THE TASK | Having found the line that holds "Claude Code Des", give that line and all lines after it again, word for word, through the end of the data below.

PROVIDED DATA |
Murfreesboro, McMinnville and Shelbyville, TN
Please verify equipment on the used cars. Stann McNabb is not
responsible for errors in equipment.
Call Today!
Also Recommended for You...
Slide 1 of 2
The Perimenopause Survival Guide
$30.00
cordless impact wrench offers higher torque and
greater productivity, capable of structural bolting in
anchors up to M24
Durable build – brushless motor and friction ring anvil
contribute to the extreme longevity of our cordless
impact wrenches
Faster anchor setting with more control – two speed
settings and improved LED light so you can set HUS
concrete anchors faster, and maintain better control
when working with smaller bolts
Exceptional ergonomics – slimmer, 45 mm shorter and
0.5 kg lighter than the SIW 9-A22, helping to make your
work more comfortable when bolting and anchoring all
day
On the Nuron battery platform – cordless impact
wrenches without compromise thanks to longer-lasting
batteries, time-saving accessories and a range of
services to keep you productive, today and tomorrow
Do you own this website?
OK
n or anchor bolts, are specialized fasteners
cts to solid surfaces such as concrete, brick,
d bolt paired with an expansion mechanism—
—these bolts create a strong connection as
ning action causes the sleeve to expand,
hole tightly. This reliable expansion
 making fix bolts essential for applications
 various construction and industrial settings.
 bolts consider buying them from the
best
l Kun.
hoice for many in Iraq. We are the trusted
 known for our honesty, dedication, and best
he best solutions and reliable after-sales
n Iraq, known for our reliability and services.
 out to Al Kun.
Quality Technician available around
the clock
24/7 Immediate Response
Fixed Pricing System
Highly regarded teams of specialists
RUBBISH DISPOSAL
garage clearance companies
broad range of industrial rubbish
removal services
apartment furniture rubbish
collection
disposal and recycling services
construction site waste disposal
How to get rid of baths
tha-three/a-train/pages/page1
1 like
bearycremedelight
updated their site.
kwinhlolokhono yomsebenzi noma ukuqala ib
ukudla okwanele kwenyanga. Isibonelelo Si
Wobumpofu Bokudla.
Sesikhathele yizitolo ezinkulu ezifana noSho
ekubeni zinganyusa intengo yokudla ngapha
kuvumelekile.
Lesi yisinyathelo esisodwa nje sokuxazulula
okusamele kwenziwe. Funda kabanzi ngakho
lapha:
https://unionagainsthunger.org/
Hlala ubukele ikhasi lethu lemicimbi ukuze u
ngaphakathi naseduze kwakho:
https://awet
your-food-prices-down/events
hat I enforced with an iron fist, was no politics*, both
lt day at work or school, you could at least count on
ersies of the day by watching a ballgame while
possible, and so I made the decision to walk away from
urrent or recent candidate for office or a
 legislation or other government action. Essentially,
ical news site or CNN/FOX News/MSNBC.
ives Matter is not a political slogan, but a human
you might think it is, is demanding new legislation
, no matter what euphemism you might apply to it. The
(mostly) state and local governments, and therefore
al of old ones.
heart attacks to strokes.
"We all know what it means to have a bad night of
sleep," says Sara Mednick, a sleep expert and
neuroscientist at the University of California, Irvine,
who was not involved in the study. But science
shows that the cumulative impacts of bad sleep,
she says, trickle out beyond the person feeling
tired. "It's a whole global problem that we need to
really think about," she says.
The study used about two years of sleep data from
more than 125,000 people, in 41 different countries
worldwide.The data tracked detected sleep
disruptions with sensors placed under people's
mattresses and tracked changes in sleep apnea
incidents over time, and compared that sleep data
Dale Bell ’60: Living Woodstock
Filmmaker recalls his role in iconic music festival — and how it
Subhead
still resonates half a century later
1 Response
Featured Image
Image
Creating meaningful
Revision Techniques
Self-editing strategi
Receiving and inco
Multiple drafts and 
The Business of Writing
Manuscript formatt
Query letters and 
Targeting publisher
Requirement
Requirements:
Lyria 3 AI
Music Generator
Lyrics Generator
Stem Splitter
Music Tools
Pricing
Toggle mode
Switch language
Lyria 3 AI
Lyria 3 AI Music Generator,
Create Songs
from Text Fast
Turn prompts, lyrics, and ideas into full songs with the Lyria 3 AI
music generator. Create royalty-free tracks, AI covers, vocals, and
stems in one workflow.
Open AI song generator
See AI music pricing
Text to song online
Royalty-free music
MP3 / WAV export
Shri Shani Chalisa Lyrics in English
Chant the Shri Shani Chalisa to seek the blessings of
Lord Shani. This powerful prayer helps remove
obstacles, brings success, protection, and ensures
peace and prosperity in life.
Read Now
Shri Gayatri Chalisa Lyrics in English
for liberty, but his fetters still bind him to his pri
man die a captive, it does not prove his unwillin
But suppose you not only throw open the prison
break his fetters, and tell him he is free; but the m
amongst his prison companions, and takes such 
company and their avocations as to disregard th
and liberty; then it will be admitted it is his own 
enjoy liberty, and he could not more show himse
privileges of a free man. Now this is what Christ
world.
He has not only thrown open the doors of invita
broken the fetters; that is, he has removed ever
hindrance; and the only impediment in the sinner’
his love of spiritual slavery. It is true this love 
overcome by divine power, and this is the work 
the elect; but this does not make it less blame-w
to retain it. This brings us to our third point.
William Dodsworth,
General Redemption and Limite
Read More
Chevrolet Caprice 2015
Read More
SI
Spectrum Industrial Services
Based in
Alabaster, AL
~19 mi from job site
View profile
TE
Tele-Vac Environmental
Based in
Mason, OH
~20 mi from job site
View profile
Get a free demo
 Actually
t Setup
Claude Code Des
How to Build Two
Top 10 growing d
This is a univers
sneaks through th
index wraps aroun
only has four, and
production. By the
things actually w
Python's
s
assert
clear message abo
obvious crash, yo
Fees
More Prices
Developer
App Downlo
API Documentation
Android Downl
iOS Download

ANSWER |
Claude Code Des
How to Build Two
Top 10 growing d
This is a univers
sneaks through th
index wraps aroun
only has four, and
production. By the
things actually w
Python's
s
assert
clear message abo
obvious crash, yo
Fees
More Prices
Developer
App Downlo
API Documentation
Android Downl
iOS Download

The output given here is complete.